Records for the task »
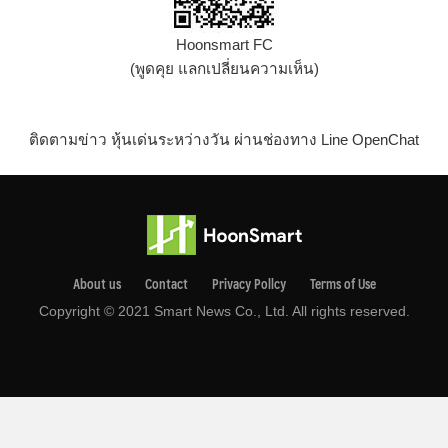
Hoonsmart FC
(พูดคุย แลกเปลี่ยนความเห็น)
ติดตามข่าว หุ้นเด่นระหว่างวัน ผ่านช่องทาง Line OpenChat
About us
Contact
Privacy Pollcy
Terms of Use
Copyright © 2021 Smart News Co., Ltd. All rights reserved.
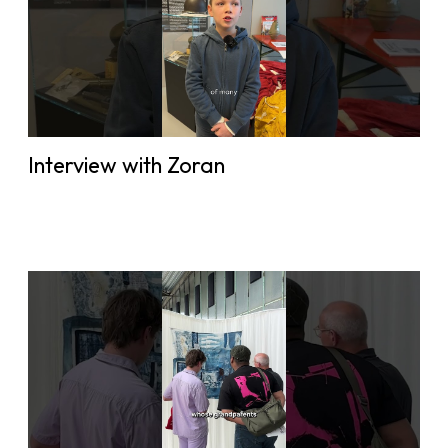
Interview with Zoran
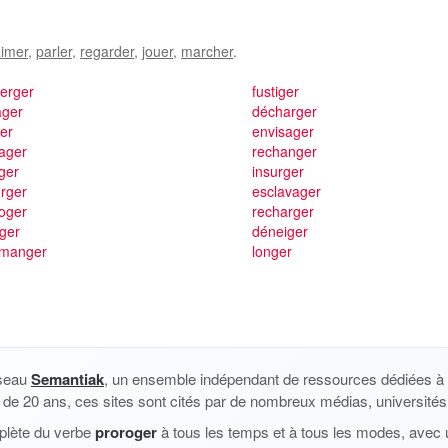
imer
,
parler
,
regarder
,
jouer
,
marcher
.
erger
fustiger
ager
décharger
er
envisager
ager
rechanger
ger
insurger
rger
esclavager
roger
recharger
ger
déneiger
emanger
longer
éseau
Semantiak
, un ensemble indépendant de ressources dédiées à l
us de 20 ans, ces sites sont cités par de nombreux médias, universités 
plète du verbe
proroger
à tous les temps et à tous les modes, avec u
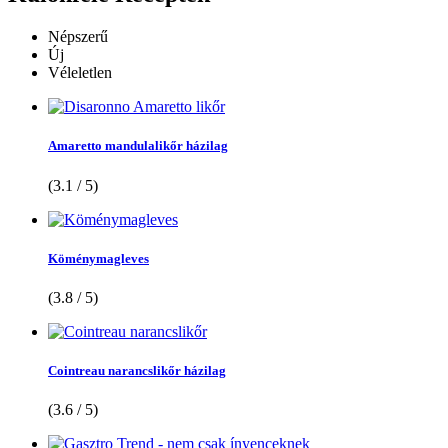
Népszerű
Új
Véleletlen
Amaretto mandulalikőr házilag
(3.1 / 5)
Köménymagleves
(3.8 / 5)
Cointreau narancslikőr házilag
(3.6 / 5)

Brief » In the records above, locate each line with the word "házilag". Copy all such lines.

Exercise response »
Amaretto mandulalikőr házilag
Cointreau narancslikőr házilag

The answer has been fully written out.